Was möchten Sie mit dem BIM-Labor erforschen bzw. nach welchen Problemlösungen suchen Sie konkret?

Henriette Strotmann: Uns als Baubetriebler interessiert insbesondere, wie BIM in der Ausführungsphase zum Beispiel für die Qualitätssicherung genutzt werden kann. Disziplinübergreifend möchten wir, auch aus Sicht des Baumanagements, die Möglichkeiten der interdisziplinären Zusammenarbeit untersuchen und in Projekten umsetzen. Hier geht es einerseits um die Veränderung von Prozessen, andererseits aber auch um die technischen Möglichkeiten verschiedener Softwaretools und ihrer Schnittstellen. Meine Kollegen nutzen das BIM-Labor aber auch bereits für konkrete Fragestellungen zum Beispiel aus den Bereichen der Wasserwirtschaft und dem Grundbau.

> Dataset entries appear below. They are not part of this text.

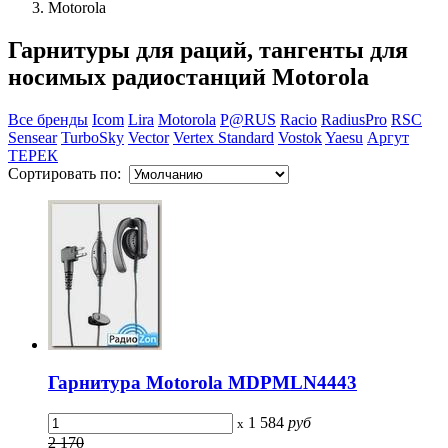
Motorola
Гарнитуры для раций, тангенты для
носимых радиостанций Motorola
Все бренды
Icom
Lira
Motorola
P@RUS
Racio
RadiusPro
RSC
Sensear
TurboSky
Vector
Vertex Standard
Vostok
Yaesu
Аргут
ТЕРЕК
Сортировать по:
Гарнитура Motorola MDPMLN4443
1 584
руб
x
2 170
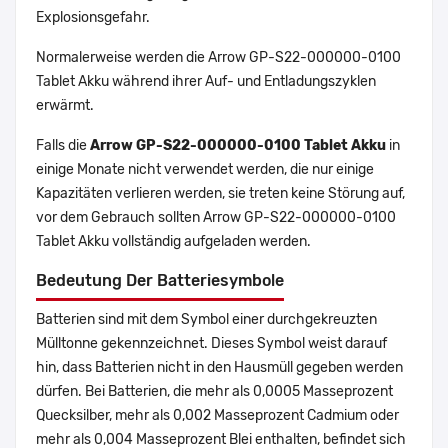
Explosionsgefahr.
Normalerweise werden die Arrow GP-S22-000000-0100
Tablet Akku während ihrer Auf- und Entladungszyklen
erwärmt.
Falls die
Arrow GP-S22-000000-0100 Tablet Akku
in
einige Monate nicht verwendet werden, die nur einige
Kapazitäten verlieren werden, sie treten keine Störung auf,
vor dem Gebrauch sollten Arrow GP-S22-000000-0100
Tablet Akku vollständig aufgeladen werden.
Bedeutung Der Batteriesymbole
Batterien sind mit dem Symbol einer durchgekreuzten
Mülltonne gekennzeichnet. Dieses Symbol weist darauf
hin, dass Batterien nicht in den Hausmüll gegeben werden
dürfen. Bei Batterien, die mehr als 0,0005 Masseprozent
Quecksilber, mehr als 0,002 Masseprozent Cadmium oder
mehr als 0,004 Masseprozent Blei enthalten, befindet sich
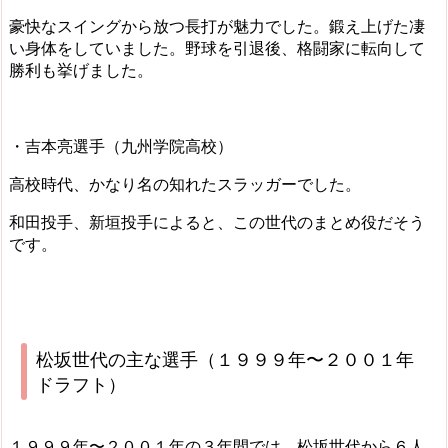
豪快なスイングから放つ長打が魅力でした。鍛え上げた凄
い身体をしていました。野球を引退後、格闘家に転向して
勝利も挙げました。
・吉本亮選手（九州学院高校）
高校時代、かなり名の知れたスラッガーでした。
和田投手、新垣投手によると、この世代のまとめ役だそう
です。
松坂世代の主な選手（１９９９年〜２００１年
ドラフト）
１９９９年〜２００１年の３年間では、松坂世代から６人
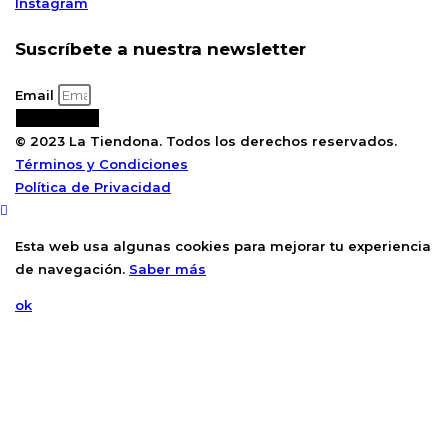
Instagram
Suscríbete a nuestra newsletter
Email
Suscribirse
© 2023 La Tiendona. Todos los derechos reservados.
Términos y Condiciones
Política de Privacidad
Esta web usa algunas cookies para mejorar tu experiencia
de navegación.
Saber más
ok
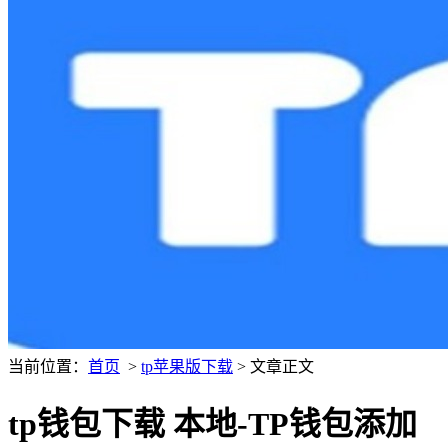
当前位置：
首页
>
tp苹果版下载
> 文章正文
tp钱包下载 本地-TP钱包添加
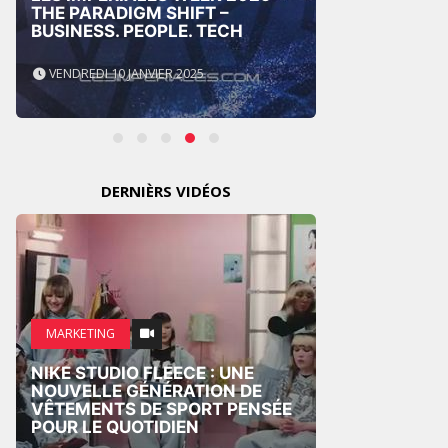
THE PARADIGM SHIFT –
BUSINESS. PEOPLE. TECH
GITEX
VENDREDI 10 JANVIER 2025
MERCRE
DERNIÈRS VIDÉOS
MARKE
MARKETING
CROSS
NIKE STUDIO FLEECE : UNE
NOUV
NOUVELLE GÉNÉRATION DE
PUBLI
VÊTEMENTS DE SPORT PENSÉE
CENTR
POUR LE QUOTIDIEN
HUMA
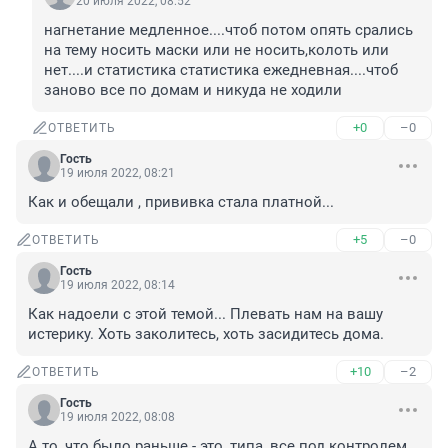
20 июля 2022, 08:52
нагнетание медленное....чтоб потом опять срались 
на тему носить маски или не носить,колоть или 
нет....и статистика статистика ежедневная....чтоб 
заново все по домам и никуда не ходили
+0
–0
ОТВЕТИТЬ
Гость
19 июля 2022, 08:21
Как и обещали , прививка стала платной...
+5
–0
ОТВЕТИТЬ
Гость
19 июля 2022, 08:14
Как надоели с этой темой... Плевать нам на вашу 
истерику. Хоть заколитесь, хоть засидитесь дома.
+10
–2
ОТВЕТИТЬ
Гость
19 июля 2022, 08:08
А то, что было раньше - это, типа, все под контролем 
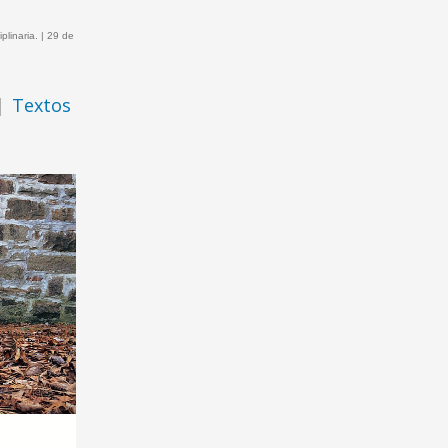
plinaria. | 29 de
|
Textos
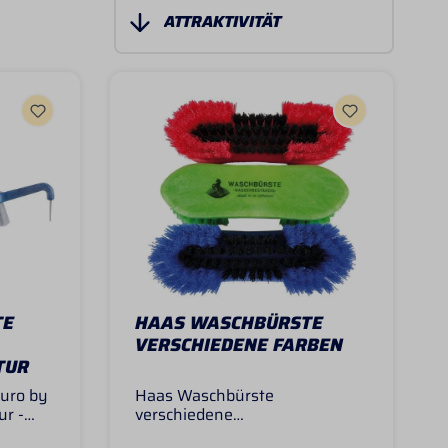
TE
HAAS WASCHBÜRSTE
VERSCHIEDENE FARBEN
TUR
uro by
Haas Waschbürste
r -
verschiedene
at
FarbenWaschbürste in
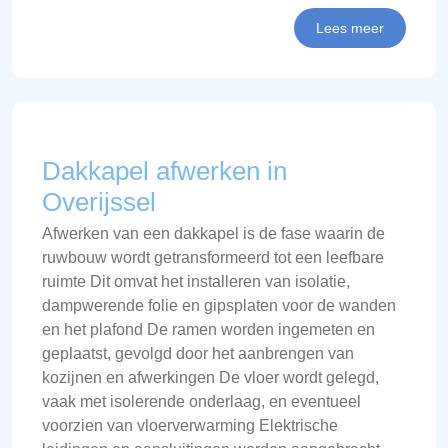
Lees meer
Dakkapel afwerken in
Overijssel
Afwerken van een dakkapel is de fase waarin de
ruwbouw wordt getransformeerd tot een leefbare
ruimte Dit omvat het installeren van isolatie,
dampwerende folie en gipsplaten voor de wanden
en het plafond De ramen worden ingemeten en
geplaatst, gevolgd door het aanbrengen van
kozijnen en afwerkingen De vloer wordt gelegd,
vaak met isolerende onderlaag, en eventueel
voorzien van vloerverwarming Elektrische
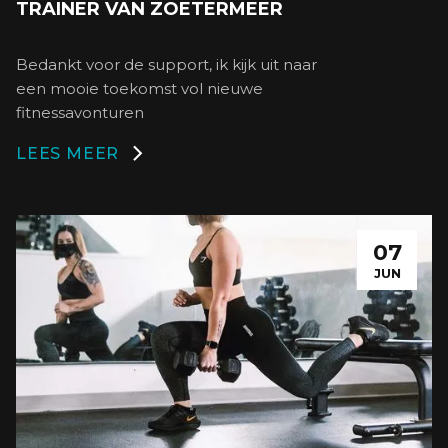
TRAINER VAN ZOETERMEER
Bedankt voor de support, ik kijk uit naar
een mooie toekomst vol nieuwe
fitnessavonturen
LEES MEER

07
JUN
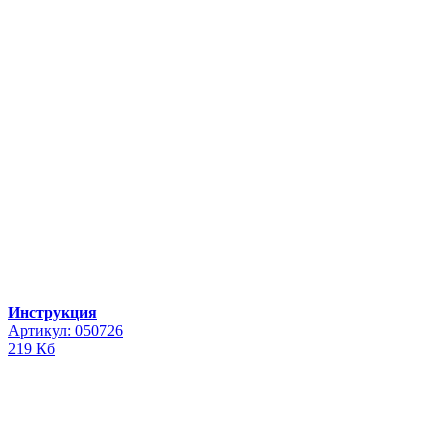
Инструкция
Артикул: 050726
219 Кб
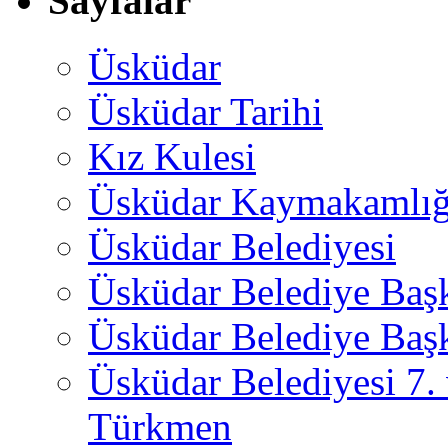
Sayfalar
Üsküdar
Üsküdar Tarihi
Kız Kulesi
Üsküdar Kaymakamlığ
Üsküdar Belediyesi
Üsküdar Belediye Baş
Üsküdar Belediye Başk
Üsküdar Belediyesi 7.
Türkmen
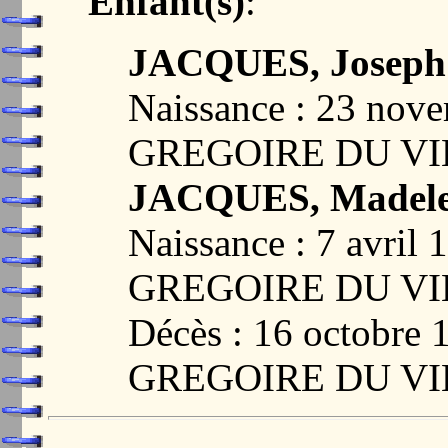
Enfant(s)
:
JACQUES, Joseph 
Naissance : 23 nov
GREGOIRE DU VI
JACQUES, Madelei
Naissance : 7 avril
GREGOIRE DU VI
Décès : 16 octobre
GREGOIRE DU VI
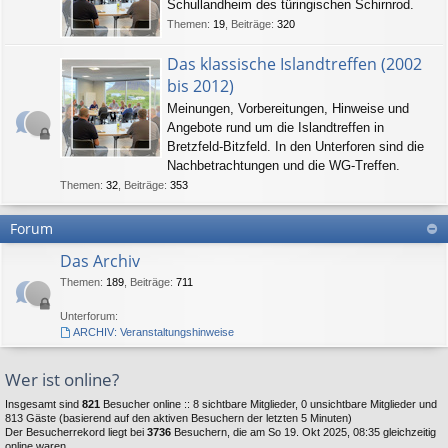
Schullandheim des türingischen Schirnrod.
Themen
:
19
,
Beiträge
:
320
Das klassische Islandtreffen (2002
bis 2012)
Meinungen, Vorbereitungen, Hinweise und
Angebote rund um die Islandtreffen in
Bretzfeld-Bitzfeld. In den Unterforen sind die
Nachbetrachtungen und die WG-Treffen.
Themen
:
32
,
Beiträge
:
353
Forum
Das Archiv
Themen
:
189
,
Beiträge
:
711
Unterforum:
ARCHIV: Veranstaltungshinweise
Wer ist online?
Insgesamt sind
821
Besucher online :: 8 sichtbare Mitglieder, 0 unsichtbare Mitglieder und
813 Gäste (basierend auf den aktiven Besuchern der letzten 5 Minuten)
Der Besucherrekord liegt bei
3736
Besuchern, die am So 19. Okt 2025, 08:35 gleichzeitig
online waren.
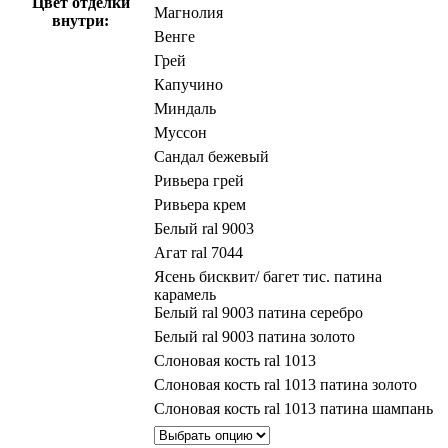
Цвет отделки
Магнолия
внутри:
Венге
Грей
Капучино
Миндаль
Муссон
Сандал бежевый
Ривьера грей
Ривьера крем
Белый ral 9003
Агат ral 7044
Ясень бисквит/ багет тис. патина
карамель
Белый ral 9003 патина серебро
Белый ral 9003 патина золото
Слоновая кость ral 1013
Слоновая кость ral 1013 патина золото
Слоновая кость ral 1013 патина шампань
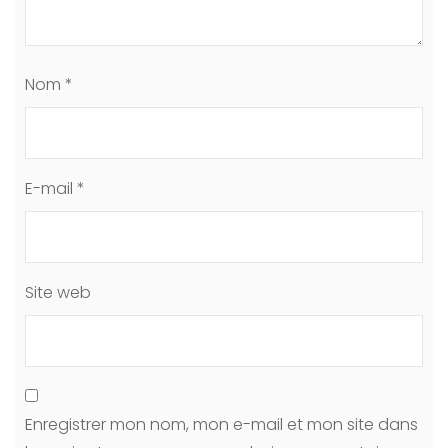
Nom
*
E-mail
*
Site web
Enregistrer mon nom, mon e-mail et mon site dans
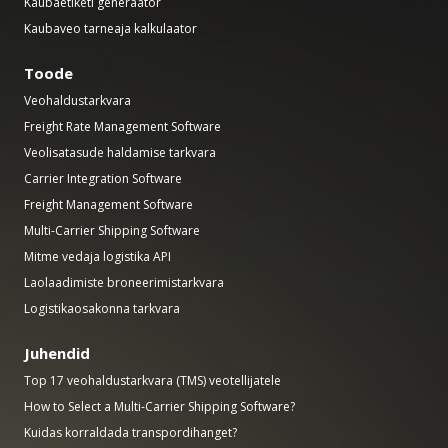
Kaubaetiketi generaator
Kaubaveo tarneaja kalkulaator
Toode
Veohaldustarkvara
Freight Rate Management Software
Veolisatasude haldamise tarkvara
Carrier Integration Software
Freight Management Software
Multi-Carrier Shipping Software
Mitme vedaja logistika API
Laolaadimiste broneerimistarkvara
Logistikaosakonna tarkvara
Juhendid
Top 17 veohaldustarkvara (TMS) veotellijatele
How to Select a Multi-Carrier Shipping Software?
Kuidas korraldada transpordihanget?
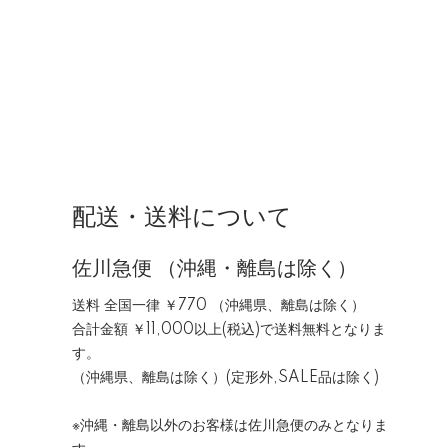
配送・送料について
佐川急便 （沖縄・離島は除く）
送料 全国一律 ￥770 （沖縄県、離島は除く）
合計金額 ￥11,000以上(税込)で送料無料となりま
す。
（沖縄県、離島は除く）(定形外,SALE品は除く)
※沖縄・離島以外のお客様は佐川急便のみとなりま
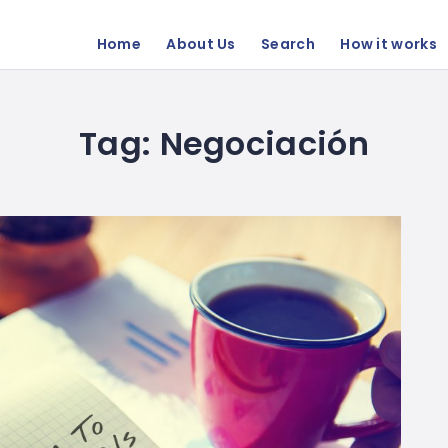
Home
About Us
Search
How it works
Tag:
Negociación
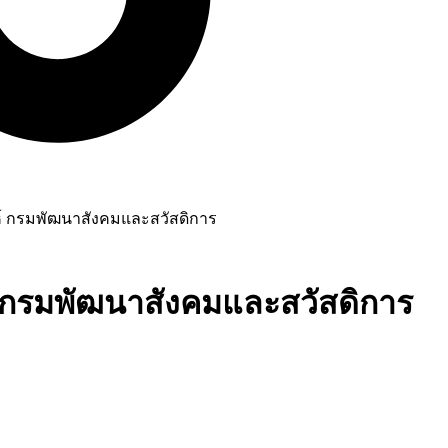
์ กรมพัฒนาสังคมและสวัสดิการ
 กรมพัฒนาสังคมและสวัสดิการ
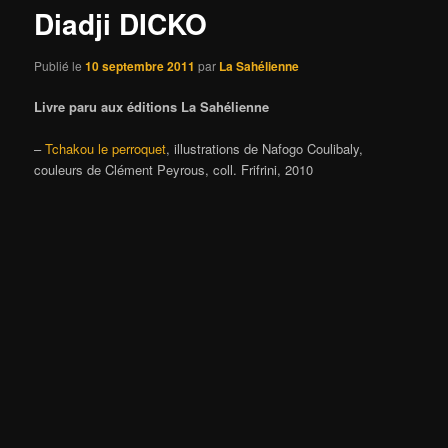
Diadji DICKO
Publié le
10 septembre 2011
par
La Sahélienne
Livre paru aux éditions La Sahélienne
–
Tchakou le perroquet
, illustrations de Nafogo Coulibaly,
couleurs de Clément Peyrous, coll. Frifrini, 2010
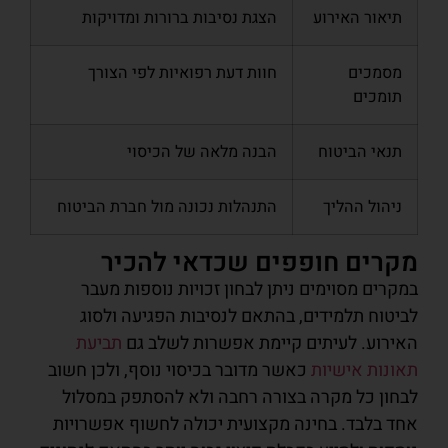
תיאור האירוע
הצגת נסיבות ברורות ומדויקות
מסמכים
חוות דעת רפואיות לפי הצורך
תומכים
תנאי הביטוח
הבנה מלאה של הכיסוי
ניהול ההליך
התנהלות נכונה מול חברת הביטוח
מקרים חופפים שכדאי להכיר
במקרים מסוימים ניתן לבחון זכויות נוספות מעבר
לביטוח תלמידים, בהתאם לנסיבות הפגיעה ולסוג
האירוע. לעיתים קיימת אפשרות לשלב גם
תביעת
תאונות אישיות
כאשר מדובר בכיסוי נוסף, ולכן חשוב
לבחון כל מקרה בצורה רחבה ולא להסתפק במסלול
אחד בלבד. בחינה מקצועית יכולה לחשוף אפשרויות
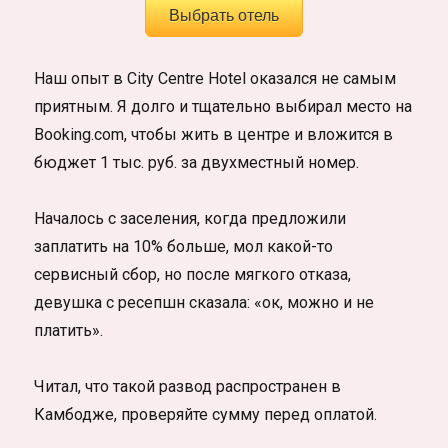
Выбрать отель
Наш опыт в City Centre Hotel оказался не самым
приятным. Я долго и тщательно выбирал место на
Booking.com, чтобы жить в центре и вложится в
бюджет 1 тыс. руб. за двухместный номер.
Началось с заселения, когда предложили
заплатить на 10% больше, мол какой-то
сервисный сбор, но после мягкого отказа,
девушка с ресепшн сказала: «ок, можно и не
платить».
Читал, что такой развод распространен в
Камбодже, проверяйте сумму перед оплатой.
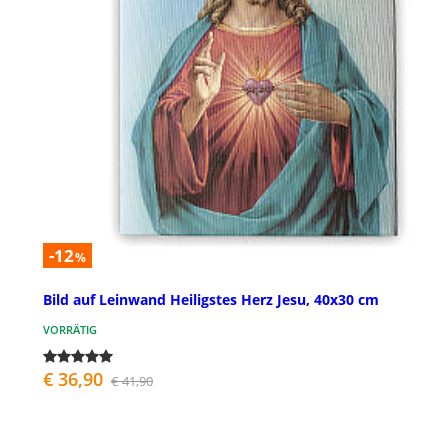
-12
%
Bild auf Leinwand Heiligstes Herz Jesu, 40x30 cm
VORRÄTIG
€ 36,90
€ 41,90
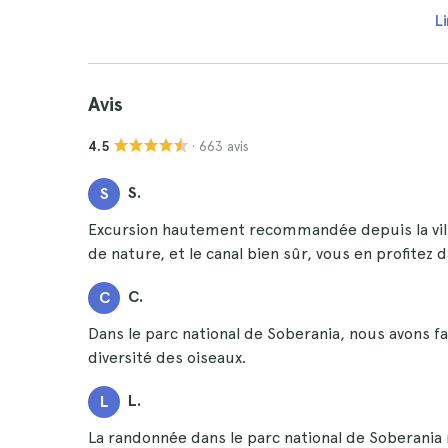
Li
Avis
· 663 avis
4.5
S.
S
Excursion hautement recommandée depuis la vill
de nature, et le canal bien sûr, vous en profitez 
C.
C
Dans le parc national de Soberania, nous avons f
diversité des oiseaux.
L.
L
La randonnée dans le parc national de Soberania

Ein Blick in die Praxis: Das Planen und Bauen nach der BIM-Methode verlangt von allen Beteiligten auch eine Menge an technischer Ausrüstung, Informations- und Datenaustausch – Kompetenz sowie natürlich spezielles Know-how. Wie sieht es mit den Aus- und Weiterbildungsangeboten aus?

Henriette Strotmann: Wir bieten bereits viele Module im Rahmen unserer Studiengänge an, die die Studierenden mit dem notwendigen Grundlagen- und Fachwissen ausstatten. Durch die großen Veränderungen müssen wir unser Angebot natürlich stetig ausbauen bzw. anpassen, was uns sehr gut gelingt. Weiterhin bin ich Beraterin für eine BIM-Akademie gemeinsam mit dem Unternehmen Formitas. Dort werden firmeninterne wie auch unternehmensübergreifende Schulungsangebote für alle Zielgruppen zu den verschiedensten Themen rund um BIM und Digitalisierung angeboten.

Ein Blick in die Zukunft: Wann wird das Planen und Bauen nach der BIM-Methode das bislang noch „traditionelle Bauen“ abgelöst haben?

Henriette Strotmann: Gebaut wird auch weiterhin durch Menschen auf der Baustelle. Das „traditionelle Bauen“ wird also nie gänzlich abgelöst. Die Digitalisierung und die BIM-Methode können die Prozesse aber unterstützen und teilweile auch zum Beispiel durch Systembau standardisieren. Dies wird stetig voranschreiten und immer stärker genutzt werden.